Meta fined record amount in EU over US data transfers

Facebook owner Meta Platforms Inc. was hit by a record 1.2 billion euros ($1.3 billion) European Union privacy fine and given a deadline to stop shipping users’ data to the US after regulators said it failed to protect personal information from the American security services.

The social network giant’s continued data transfers to the US didn’t address “the risks to the fundamental rights and freedoms” of people whose data was being transfered across the Atlantic, the Irish Data Protection Commission said on Monday.
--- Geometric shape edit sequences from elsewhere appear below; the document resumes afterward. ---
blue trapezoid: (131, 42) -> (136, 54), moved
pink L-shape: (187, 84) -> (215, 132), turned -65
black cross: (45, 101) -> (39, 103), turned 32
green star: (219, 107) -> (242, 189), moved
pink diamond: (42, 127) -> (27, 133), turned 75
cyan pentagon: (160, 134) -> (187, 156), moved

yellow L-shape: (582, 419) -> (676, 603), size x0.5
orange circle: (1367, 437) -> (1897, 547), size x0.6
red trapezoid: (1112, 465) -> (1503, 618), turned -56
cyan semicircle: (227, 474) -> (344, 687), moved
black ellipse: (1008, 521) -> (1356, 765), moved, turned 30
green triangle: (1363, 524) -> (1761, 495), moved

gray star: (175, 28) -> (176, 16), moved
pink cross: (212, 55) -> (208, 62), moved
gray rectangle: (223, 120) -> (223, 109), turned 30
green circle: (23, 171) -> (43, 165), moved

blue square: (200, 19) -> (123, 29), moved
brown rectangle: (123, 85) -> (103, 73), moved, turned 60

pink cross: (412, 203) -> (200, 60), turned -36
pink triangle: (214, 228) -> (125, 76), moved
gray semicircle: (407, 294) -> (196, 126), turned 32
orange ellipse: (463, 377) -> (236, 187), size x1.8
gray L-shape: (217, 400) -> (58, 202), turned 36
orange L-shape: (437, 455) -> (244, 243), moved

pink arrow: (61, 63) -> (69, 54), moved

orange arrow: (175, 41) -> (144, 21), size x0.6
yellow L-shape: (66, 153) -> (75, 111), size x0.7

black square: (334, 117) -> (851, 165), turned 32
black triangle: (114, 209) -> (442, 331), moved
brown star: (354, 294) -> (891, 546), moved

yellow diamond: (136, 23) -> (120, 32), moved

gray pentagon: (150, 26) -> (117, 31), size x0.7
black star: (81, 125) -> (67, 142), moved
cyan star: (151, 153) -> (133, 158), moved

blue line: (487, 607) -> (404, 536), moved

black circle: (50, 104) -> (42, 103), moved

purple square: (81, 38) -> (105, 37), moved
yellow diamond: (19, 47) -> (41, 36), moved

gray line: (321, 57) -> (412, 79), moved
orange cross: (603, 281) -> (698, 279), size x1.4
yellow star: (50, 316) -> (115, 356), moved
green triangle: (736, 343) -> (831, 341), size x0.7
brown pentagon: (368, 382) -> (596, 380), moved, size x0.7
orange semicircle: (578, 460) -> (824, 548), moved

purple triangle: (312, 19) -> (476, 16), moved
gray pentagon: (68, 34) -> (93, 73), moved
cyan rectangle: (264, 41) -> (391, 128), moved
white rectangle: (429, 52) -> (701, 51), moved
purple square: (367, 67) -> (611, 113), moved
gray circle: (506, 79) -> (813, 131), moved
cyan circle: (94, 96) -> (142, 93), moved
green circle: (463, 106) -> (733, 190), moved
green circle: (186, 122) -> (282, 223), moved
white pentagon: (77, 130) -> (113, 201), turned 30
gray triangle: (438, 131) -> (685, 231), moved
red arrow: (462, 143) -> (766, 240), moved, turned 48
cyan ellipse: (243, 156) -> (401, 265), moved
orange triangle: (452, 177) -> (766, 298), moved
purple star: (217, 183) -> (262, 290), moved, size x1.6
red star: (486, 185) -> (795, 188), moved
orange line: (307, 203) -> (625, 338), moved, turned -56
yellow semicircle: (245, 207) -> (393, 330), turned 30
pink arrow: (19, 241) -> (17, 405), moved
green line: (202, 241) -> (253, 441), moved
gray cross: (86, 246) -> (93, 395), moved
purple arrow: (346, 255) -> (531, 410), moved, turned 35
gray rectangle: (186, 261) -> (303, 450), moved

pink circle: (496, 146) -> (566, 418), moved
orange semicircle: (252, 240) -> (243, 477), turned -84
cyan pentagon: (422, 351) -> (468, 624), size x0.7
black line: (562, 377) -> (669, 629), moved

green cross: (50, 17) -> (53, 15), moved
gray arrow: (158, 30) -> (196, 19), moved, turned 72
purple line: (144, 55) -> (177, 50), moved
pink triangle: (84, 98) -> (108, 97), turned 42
On top of the fine, which eclipses a 746 million euros EU privacy penalty previously doled out to Amazon.com Inc., Meta was given five months to “suspend any future transfer of personal data to the US” and six months to stop “the unlawful processing, including storage, in the US” of transferred personal EU data.

Shares in Meta were down 1% to $243.15 in pre-market trading.

The ban on data transfers was widely expected and once prompted the US firm to threaten a total withdrawal from the EU. Still, the likely impact has now been muted by the transition phase and the prospect of a new EU-US data flows agreement that could already be operational by the middle of this year.

Monday’s decision is the latest round in a long-running saga that eventually saw Facebook and thousands of other companies plunged into a legal vacuum. In 2020, the EU’s top court annulled an EU-US pact regulating transatlantic data flows over fears citizens’ data wasn’t safe once it arrived on US servers.